_PROBLEM DESCRIPTION:_
Without the images, write out the entries word for word.

▼▼▼

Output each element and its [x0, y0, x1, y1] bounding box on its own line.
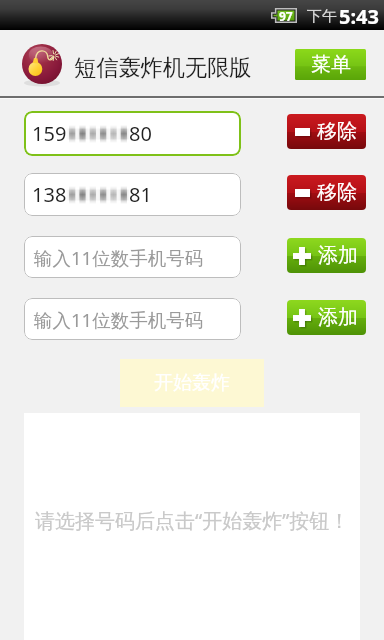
- button[interactable]: 添加: [287, 238, 366, 273]
- button[interactable]: 138: [24, 173, 241, 216]
- button[interactable]: 移除: [287, 114, 366, 149]
- staticText: 菜单: [311, 52, 351, 77]
- staticText: 下午: [307, 7, 337, 26]
- staticText: 81: [129, 181, 152, 208]
- staticText: 97: [279, 8, 293, 23]
- staticText: 138: [32, 181, 67, 208]
- button[interactable]: 添加: [287, 300, 366, 335]
- button[interactable]: 菜单: [295, 49, 366, 80]
- staticText: 添加: [318, 305, 358, 330]
- staticText: 移除: [317, 119, 357, 144]
- staticText: 开始轰炸: [154, 371, 230, 395]
- staticText: 80: [129, 120, 152, 147]
- staticText: 请选择号码后点击“开始轰炸”按钮！: [35, 507, 350, 534]
- button[interactable]: 159: [24, 111, 241, 156]
- button[interactable]: 开始轰炸: [120, 359, 264, 407]
- staticText: 添加: [318, 243, 358, 268]
- staticText: 移除: [317, 180, 357, 205]
- button[interactable]: 输入11位数手机号码: [24, 298, 241, 340]
- button[interactable]: 输入11位数手机号码: [24, 236, 241, 278]
- staticText: 输入11位数手机号码: [34, 245, 204, 270]
- staticText: 159: [32, 120, 67, 147]
- staticText: 5:43: [339, 3, 379, 30]
- staticText: 短信轰炸机无限版: [74, 54, 252, 82]
- staticText: 输入11位数手机号码: [34, 307, 204, 332]
- button[interactable]: 移除: [287, 175, 366, 210]
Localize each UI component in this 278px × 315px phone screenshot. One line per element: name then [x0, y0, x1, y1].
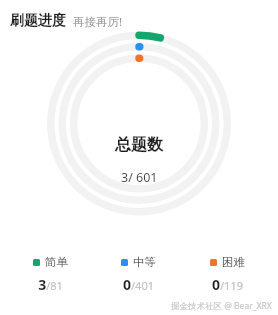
staticText: 掘金技术社区 @ Bear_XRX — [171, 300, 272, 312]
staticText: 困难 — [222, 255, 245, 269]
staticText: 简单 — [45, 255, 68, 269]
staticText: 0/119 — [212, 275, 243, 294]
button[interactable]: 刷题进度 — [10, 12, 123, 30]
staticText: 中等 — [133, 255, 156, 269]
button[interactable]: 简单 — [6, 255, 94, 294]
staticText: 3/ 601 — [121, 169, 158, 186]
button[interactable]: 中等 — [94, 255, 183, 294]
staticText: 0/401 — [123, 275, 154, 294]
button[interactable]: 困难 — [183, 255, 272, 294]
staticText: 总题数 — [115, 135, 163, 155]
staticText: 3/81 — [38, 275, 63, 294]
staticText: 再接再厉! — [73, 14, 123, 30]
staticText: 刷题进度 — [10, 12, 66, 30]
button[interactable]: 刷题进度环形图 — [46, 42, 232, 205]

▲▲▲

_REPLY TO THE EXERCISE:_
Output each element and its [x0, y0, x1, y1] bounding box on its own line.
- button[interactable]: 添加: [287, 238, 366, 273]
- button[interactable]: 138: [24, 173, 241, 216]
- button[interactable]: 移除: [287, 114, 366, 149]
- staticText: 菜单: [311, 52, 351, 77]
- staticText: 下午: [307, 7, 337, 26]
- staticText: 81: [129, 181, 152, 208]
- staticText: 97: [279, 8, 293, 23]
- staticText: 138: [32, 181, 67, 208]
- button[interactable]: 添加: [287, 300, 366, 335]
- button[interactable]: 菜单: [295, 49, 366, 80]
- staticText: 添加: [318, 305, 358, 330]
- staticText: 移除: [317, 119, 357, 144]
- staticText: 开始轰炸: [154, 371, 230, 395]
- staticText: 80: [129, 120, 152, 147]
- staticText: 请选择号码后点击“开始轰炸”按钮！: [35, 507, 350, 534]
- button[interactable]: 159: [24, 111, 241, 156]
- button[interactable]: 开始轰炸: [120, 359, 264, 407]
- staticText: 添加: [318, 243, 358, 268]
- staticText: 移除: [317, 180, 357, 205]
- button[interactable]: 输入11位数手机号码: [24, 298, 241, 340]
- button[interactable]: 输入11位数手机号码: [24, 236, 241, 278]
- staticText: 输入11位数手机号码: [34, 245, 204, 270]
- staticText: 159: [32, 120, 67, 147]
- staticText: 5:43: [339, 3, 379, 30]
- staticText: 短信轰炸机无限版: [74, 54, 252, 82]
- staticText: 输入11位数手机号码: [34, 307, 204, 332]
- button[interactable]: 移除: [287, 175, 366, 210]
Localize each UI component in this 278px × 315px phone screenshot. One line per element: name then [x0, y0, x1, y1].
staticText: 掘金技术社区 @ Bear_XRX — [171, 300, 272, 312]
staticText: 困难 — [222, 255, 245, 269]
staticText: 简单 — [45, 255, 68, 269]
staticText: 0/119 — [212, 275, 243, 294]
button[interactable]: 刷题进度 — [10, 12, 123, 30]
staticText: 中等 — [133, 255, 156, 269]
button[interactable]: 简单 — [6, 255, 94, 294]
staticText: 3/ 601 — [121, 169, 158, 186]
button[interactable]: 中等 — [94, 255, 183, 294]
staticText: 0/401 — [123, 275, 154, 294]
button[interactable]: 困难 — [183, 255, 272, 294]
staticText: 总题数 — [115, 135, 163, 155]
staticText: 3/81 — [38, 275, 63, 294]
staticText: 再接再厉! — [73, 14, 123, 30]
staticText: 刷题进度 — [10, 12, 66, 30]
button[interactable]: 刷题进度环形图 — [46, 42, 232, 205]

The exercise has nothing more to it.